1. Background
In addition to routine functional tests, a system needs to go through strict performance tests to meet the expected performance indicators (common response time, TPS, etc.) before being allowed to go into production environment.
Generalized performance testing generally includes load test (used for testing the system capacity: namely system under the condition of the guarantee of response time how many concurrent users can allow access), pressure tests (used for the stability of the test system: under the condition of the guarantee of pressure, check the stability of the test system), concurrent test (namely multiple concurrent ability test system: Tests that simulate multiple users accessing the same application to find concurrency problems, such as thread locks, resource contention, database deadlocks, etc.

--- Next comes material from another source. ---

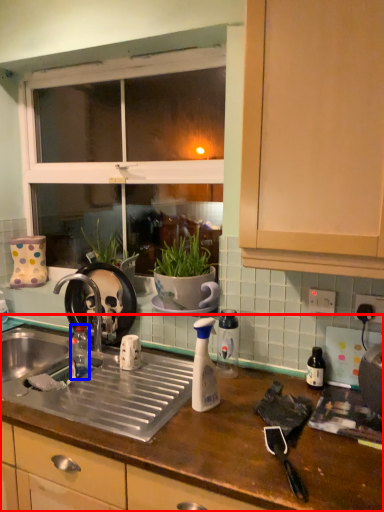 Question: Which object appears closest to the camera in this image, countertop (highlighted by a red box) or bottle (highlighted by a blue box)?

Choices:
 (A) countertop
 (B) bottle

Answer: (A)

Through performance testing, we can find the bottleneck of the system as soon as possible. If the expected business goals are not being met, performance tuning is required. Performance tuning requirements, sometimes from prototype verification, sometimes from actual production problems, no matter what kind of performance tuning, we generally follow the following steps: performance monitoring, performance analysis, performance optimization. Each step is examined in detail in the following sections.
2. Performance monitoring
Performance monitoring is the first step in performance tuning. The main purpose is to understand the current state of the system, the current server resource usage, JVM memory usage, thread usage, etc., so as to find bottlenecks in the first place.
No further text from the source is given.